Extracted data entries
* * * * *
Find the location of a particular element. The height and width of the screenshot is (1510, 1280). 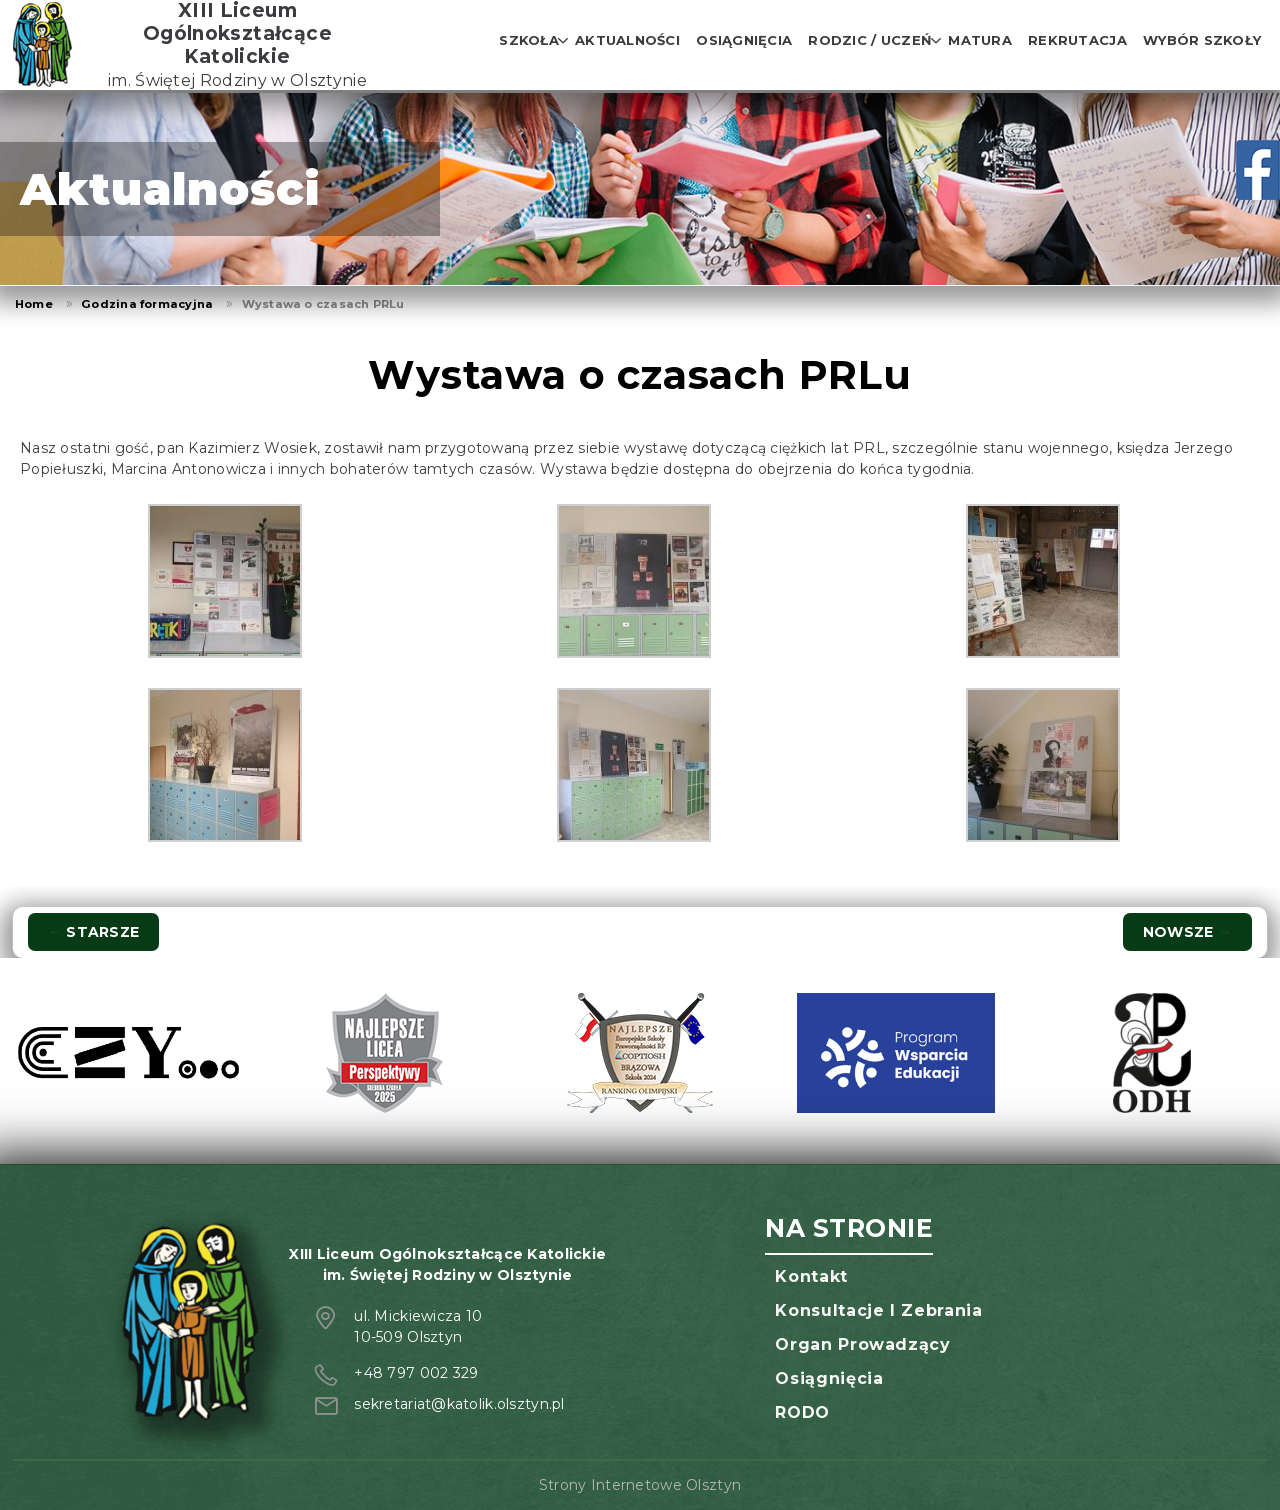

Nowsze is located at coordinates (1187, 932).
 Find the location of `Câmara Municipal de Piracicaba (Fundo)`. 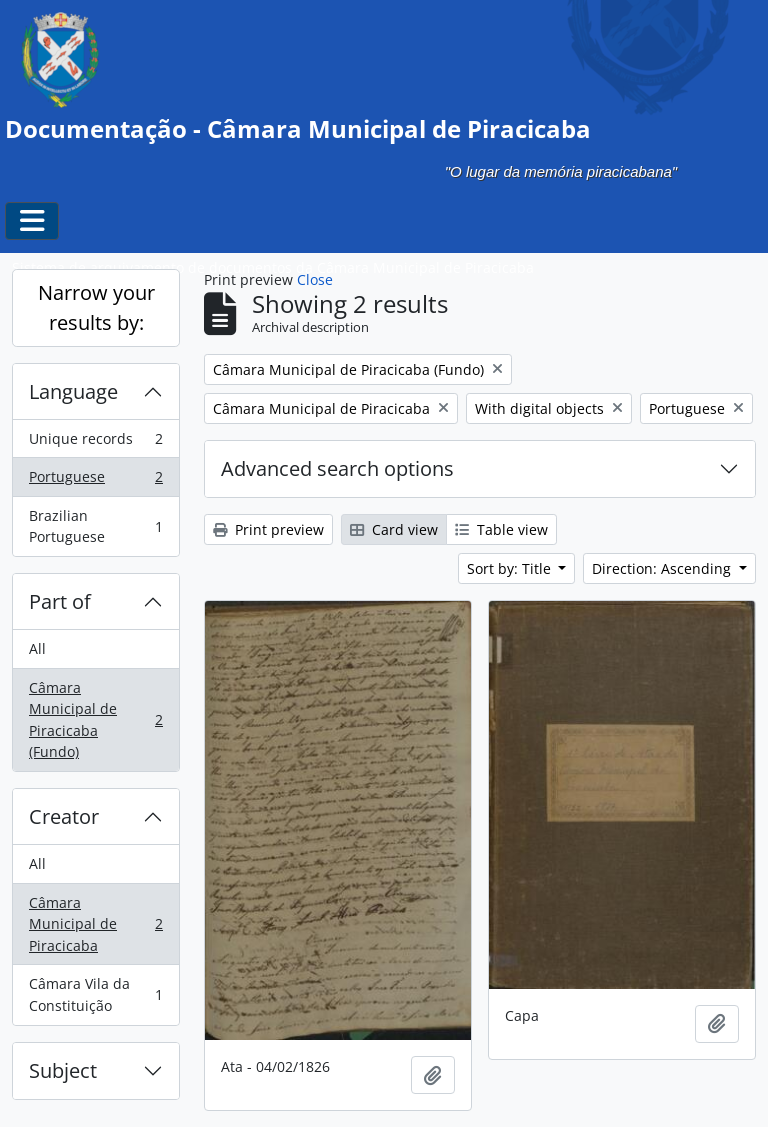

Câmara Municipal de Piracicaba (Fundo) is located at coordinates (95, 720).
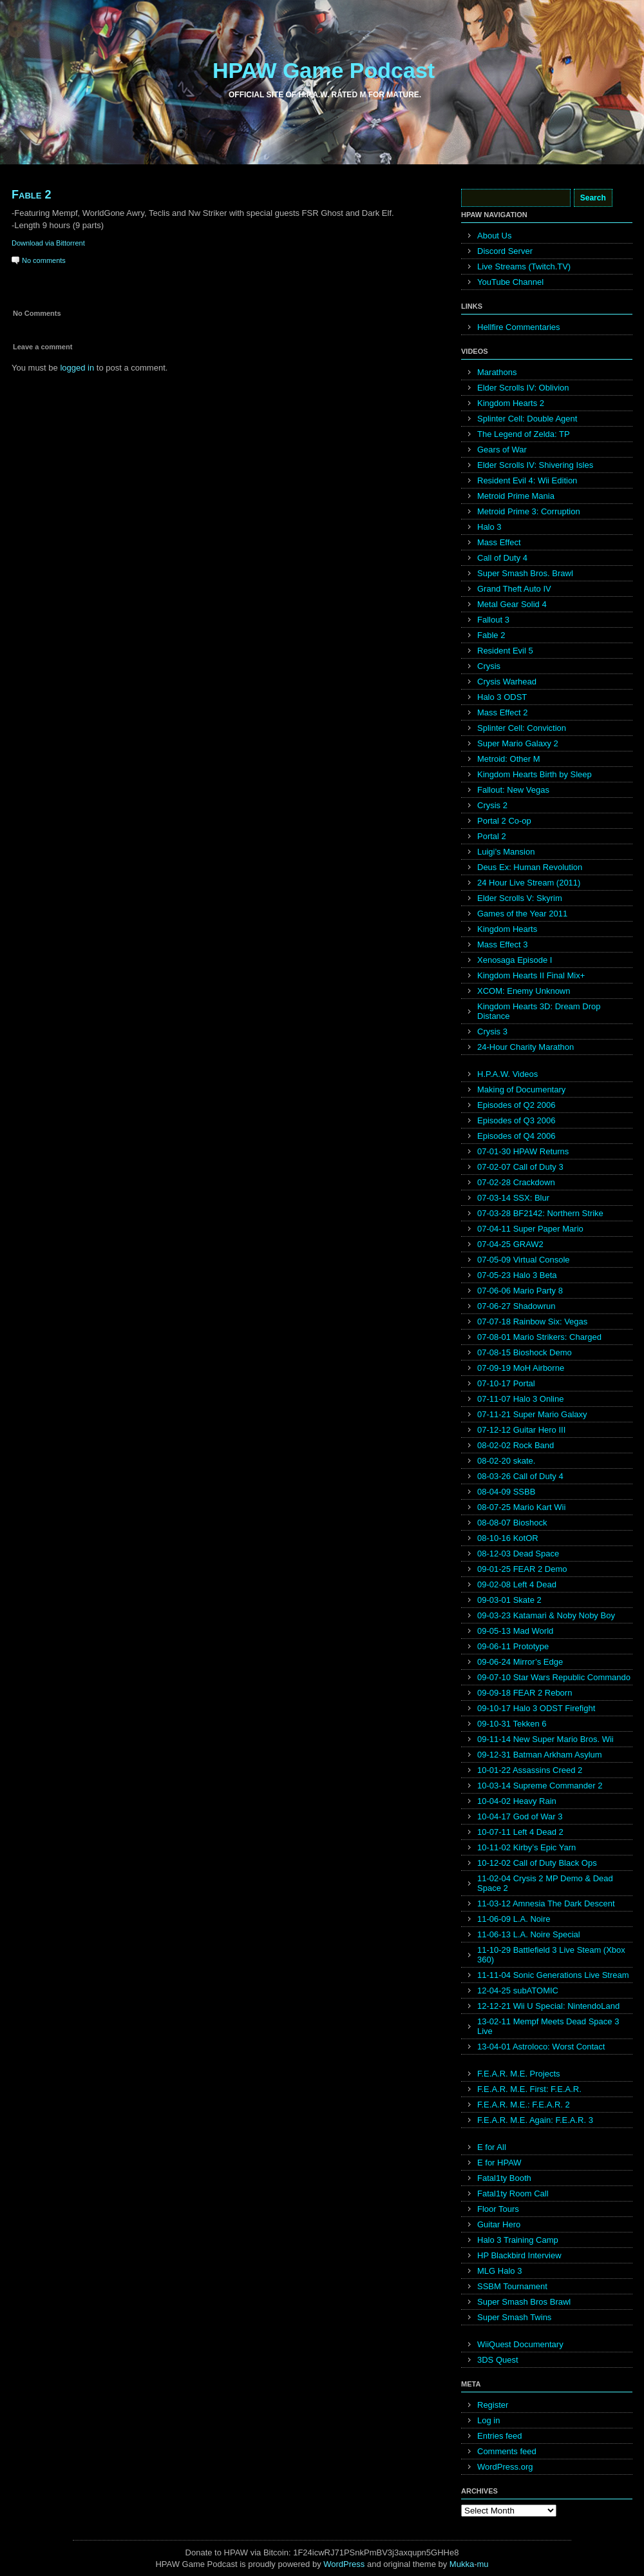 Image resolution: width=644 pixels, height=2576 pixels. Describe the element at coordinates (510, 403) in the screenshot. I see `Kingdom Hearts 2` at that location.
* * * * *
● INSTRUCTIONS TO FOLLOW: Although the records include pictures, the copy should reproduce every line exactly and none of the pictures.

● YOUR RESPONSE:
Find the location of a particular element. The height and width of the screenshot is (1510, 1280). 

Nowsze is located at coordinates (1187, 932).
 Find the location of `Câmara Municipal de Piracicaba (Fundo)`. 

Câmara Municipal de Piracicaba (Fundo) is located at coordinates (95, 720).
 Image resolution: width=644 pixels, height=2576 pixels. Describe the element at coordinates (510, 403) in the screenshot. I see `Kingdom Hearts 2` at that location.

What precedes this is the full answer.